長島先生私たちの運営する施設には、多くのボランティアの方の支えがあります。 実にさまざまな方が皆様それぞれの意志でボランティアとして関わってくださっています。中には、職員との出会いがきっかけになった方もいらっしゃいます。

マイホームはるみの長島医師のメッセージです。
「昨春から毎週1回特養利用者の入浴後の整髪サービスを担当されていますボランティアのMさんは、40年前に大学で私が手術した患者さんであり、その後私が勤務した賛育会病院を訪ねてお産をされ、そのお子さんも成長され時間の余裕も生まれた今春よりボランティアを志し、私の所在を調べて下さり、マイホームはるみに浦安より来ていただいていることを知りました。このことを私はとても嬉しく思いますとともに、賛育会病院にお世話になったことへの感謝の気持ちでボランティアをして下さることを、是非紹介させていただきたいと思いました」

そのようなお一人からいただいたお手紙をご紹介します。

ボランティアのM様のお手紙
私が長島先生に初めてお目にかかったのは遥か昔、先生が東京医科歯科大学付属病院に勤務されていて、私が虫垂炎で入院手術の際に執刀して下さった時のことです。その折の先生の患者に接するお心配りに、初めての入院生活の私にとっては大変心強く安心した思い出がございます。その後、先生が賛育会病院にご勤務されていることを知り、若し私が子供を出産する時には先生がいらっしゃるところと勝手に思い込んでおりました。長男の出産は賛育会病院でお世話になりましたが、その時には先生はいらっしゃいませんでした。(米国留学中)
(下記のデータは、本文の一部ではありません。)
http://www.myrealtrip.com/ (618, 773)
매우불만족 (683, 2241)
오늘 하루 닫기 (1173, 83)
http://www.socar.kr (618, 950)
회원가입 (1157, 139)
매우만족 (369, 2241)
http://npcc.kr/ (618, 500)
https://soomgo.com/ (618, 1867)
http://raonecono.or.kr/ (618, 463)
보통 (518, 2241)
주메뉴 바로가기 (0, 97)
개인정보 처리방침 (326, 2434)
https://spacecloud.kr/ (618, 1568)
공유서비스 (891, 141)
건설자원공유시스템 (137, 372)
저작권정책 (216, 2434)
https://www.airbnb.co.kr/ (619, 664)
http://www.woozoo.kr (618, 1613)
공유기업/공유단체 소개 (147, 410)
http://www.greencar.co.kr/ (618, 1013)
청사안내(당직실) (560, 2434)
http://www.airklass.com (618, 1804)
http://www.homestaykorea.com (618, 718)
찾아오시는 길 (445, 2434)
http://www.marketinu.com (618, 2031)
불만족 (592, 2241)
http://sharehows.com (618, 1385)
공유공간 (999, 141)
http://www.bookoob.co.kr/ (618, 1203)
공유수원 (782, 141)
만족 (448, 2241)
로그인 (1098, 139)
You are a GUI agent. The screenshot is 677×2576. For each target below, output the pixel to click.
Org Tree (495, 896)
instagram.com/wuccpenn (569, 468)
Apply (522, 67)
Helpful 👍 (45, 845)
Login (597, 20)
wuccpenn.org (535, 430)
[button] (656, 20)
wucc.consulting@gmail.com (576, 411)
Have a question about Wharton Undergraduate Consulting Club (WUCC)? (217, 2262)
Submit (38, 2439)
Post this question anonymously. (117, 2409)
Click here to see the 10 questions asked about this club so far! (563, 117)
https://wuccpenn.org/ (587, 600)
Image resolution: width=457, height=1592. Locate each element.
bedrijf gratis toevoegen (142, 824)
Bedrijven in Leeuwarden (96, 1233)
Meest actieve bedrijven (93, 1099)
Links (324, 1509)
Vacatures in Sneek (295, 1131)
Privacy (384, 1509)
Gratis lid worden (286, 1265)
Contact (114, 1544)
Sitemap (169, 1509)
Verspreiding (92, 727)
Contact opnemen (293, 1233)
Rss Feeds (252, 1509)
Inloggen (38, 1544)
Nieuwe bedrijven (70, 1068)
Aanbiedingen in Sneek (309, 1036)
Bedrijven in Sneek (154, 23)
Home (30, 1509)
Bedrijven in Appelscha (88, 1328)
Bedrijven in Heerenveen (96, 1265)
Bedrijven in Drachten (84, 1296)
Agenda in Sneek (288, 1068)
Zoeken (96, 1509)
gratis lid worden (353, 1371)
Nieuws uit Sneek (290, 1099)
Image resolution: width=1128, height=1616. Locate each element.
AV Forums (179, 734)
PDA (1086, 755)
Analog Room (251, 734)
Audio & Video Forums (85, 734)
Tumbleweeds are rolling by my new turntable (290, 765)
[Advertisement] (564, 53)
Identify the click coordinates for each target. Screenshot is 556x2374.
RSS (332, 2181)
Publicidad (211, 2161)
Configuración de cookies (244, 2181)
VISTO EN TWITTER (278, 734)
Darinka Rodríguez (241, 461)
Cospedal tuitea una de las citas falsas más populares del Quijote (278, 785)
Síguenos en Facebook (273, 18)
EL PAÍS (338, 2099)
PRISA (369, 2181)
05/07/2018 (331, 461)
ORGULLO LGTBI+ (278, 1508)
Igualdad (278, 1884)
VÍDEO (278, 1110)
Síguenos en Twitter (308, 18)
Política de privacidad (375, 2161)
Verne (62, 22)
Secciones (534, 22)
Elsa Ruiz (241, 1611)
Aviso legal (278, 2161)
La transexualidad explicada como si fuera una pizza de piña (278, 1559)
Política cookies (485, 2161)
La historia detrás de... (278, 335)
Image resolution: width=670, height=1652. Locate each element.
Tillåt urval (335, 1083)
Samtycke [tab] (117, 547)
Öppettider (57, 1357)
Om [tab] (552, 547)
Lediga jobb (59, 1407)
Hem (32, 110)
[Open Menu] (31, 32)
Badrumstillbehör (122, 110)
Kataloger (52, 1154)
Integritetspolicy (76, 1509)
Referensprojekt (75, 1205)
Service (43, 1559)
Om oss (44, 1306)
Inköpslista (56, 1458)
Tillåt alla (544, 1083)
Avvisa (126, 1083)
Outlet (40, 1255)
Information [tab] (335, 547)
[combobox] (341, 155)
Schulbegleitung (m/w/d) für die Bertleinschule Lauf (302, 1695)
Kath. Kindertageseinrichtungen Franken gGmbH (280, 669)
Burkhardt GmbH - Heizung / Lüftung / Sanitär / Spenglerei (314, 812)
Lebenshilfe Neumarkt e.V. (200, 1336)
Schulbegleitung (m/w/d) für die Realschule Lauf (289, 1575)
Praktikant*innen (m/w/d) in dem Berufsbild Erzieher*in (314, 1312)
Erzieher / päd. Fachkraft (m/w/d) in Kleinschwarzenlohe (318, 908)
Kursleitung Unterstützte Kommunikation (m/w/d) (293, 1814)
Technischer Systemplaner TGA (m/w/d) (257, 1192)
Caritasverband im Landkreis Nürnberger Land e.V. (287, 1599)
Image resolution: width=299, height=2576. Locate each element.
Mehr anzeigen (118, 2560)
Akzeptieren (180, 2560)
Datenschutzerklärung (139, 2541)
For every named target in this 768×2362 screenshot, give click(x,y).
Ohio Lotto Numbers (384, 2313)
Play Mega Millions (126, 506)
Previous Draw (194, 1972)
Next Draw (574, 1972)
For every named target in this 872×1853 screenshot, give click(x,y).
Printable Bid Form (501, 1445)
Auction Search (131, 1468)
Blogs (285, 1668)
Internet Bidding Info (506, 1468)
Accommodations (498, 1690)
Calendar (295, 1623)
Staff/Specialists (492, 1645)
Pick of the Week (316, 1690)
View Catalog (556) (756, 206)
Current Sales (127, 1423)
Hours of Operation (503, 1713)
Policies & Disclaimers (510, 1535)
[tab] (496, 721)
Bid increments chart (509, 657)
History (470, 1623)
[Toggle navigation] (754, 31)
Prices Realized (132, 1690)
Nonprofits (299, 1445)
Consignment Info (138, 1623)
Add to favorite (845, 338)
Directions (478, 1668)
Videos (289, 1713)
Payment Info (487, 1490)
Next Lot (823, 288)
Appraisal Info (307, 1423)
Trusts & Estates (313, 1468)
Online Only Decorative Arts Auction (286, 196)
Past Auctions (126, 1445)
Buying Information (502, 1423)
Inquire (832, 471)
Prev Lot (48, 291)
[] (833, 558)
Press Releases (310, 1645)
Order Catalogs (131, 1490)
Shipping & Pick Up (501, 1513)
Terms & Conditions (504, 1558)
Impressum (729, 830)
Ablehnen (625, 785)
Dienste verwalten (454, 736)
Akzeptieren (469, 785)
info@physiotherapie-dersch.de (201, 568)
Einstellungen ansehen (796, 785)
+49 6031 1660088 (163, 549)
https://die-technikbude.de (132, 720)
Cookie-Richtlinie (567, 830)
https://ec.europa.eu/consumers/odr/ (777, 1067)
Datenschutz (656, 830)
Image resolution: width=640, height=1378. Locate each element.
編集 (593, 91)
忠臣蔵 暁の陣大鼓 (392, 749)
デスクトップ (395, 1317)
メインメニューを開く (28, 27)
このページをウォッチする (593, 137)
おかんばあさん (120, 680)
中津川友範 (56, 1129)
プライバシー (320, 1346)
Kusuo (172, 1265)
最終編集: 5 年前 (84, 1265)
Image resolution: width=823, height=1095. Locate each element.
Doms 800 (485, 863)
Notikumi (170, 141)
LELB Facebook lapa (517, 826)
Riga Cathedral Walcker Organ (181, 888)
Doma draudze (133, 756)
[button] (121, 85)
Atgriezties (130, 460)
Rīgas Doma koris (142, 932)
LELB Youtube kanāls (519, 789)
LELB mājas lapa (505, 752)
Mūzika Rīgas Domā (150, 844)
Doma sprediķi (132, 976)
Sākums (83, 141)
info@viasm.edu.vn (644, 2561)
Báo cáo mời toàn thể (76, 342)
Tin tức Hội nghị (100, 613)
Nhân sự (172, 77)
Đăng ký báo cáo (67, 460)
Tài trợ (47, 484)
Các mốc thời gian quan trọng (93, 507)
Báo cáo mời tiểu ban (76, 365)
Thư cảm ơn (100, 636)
その後、新聞記事で大変困難な手術を成功なさったことを知り、益々ご活躍のご様子に感動したことを覚えております。その後数十年がたち、今度は次世代の家族の母親になるものが高齢出産のため、若し何かの折に先生にお会いすることが出来たらと勝手にご消息を探させていただきました。併せて私事ですが、昨年迄仕事をしておりましたが家にいるようになり、何か私にできることがあればと思い、こちらの場所を知ることとなりました。ほんの短い時間でお役に立っているとはとても思えませんが、現在週1回伺っております。
何十年も時がたってこのような形でお目にかかれたこと、大変光栄に存じております。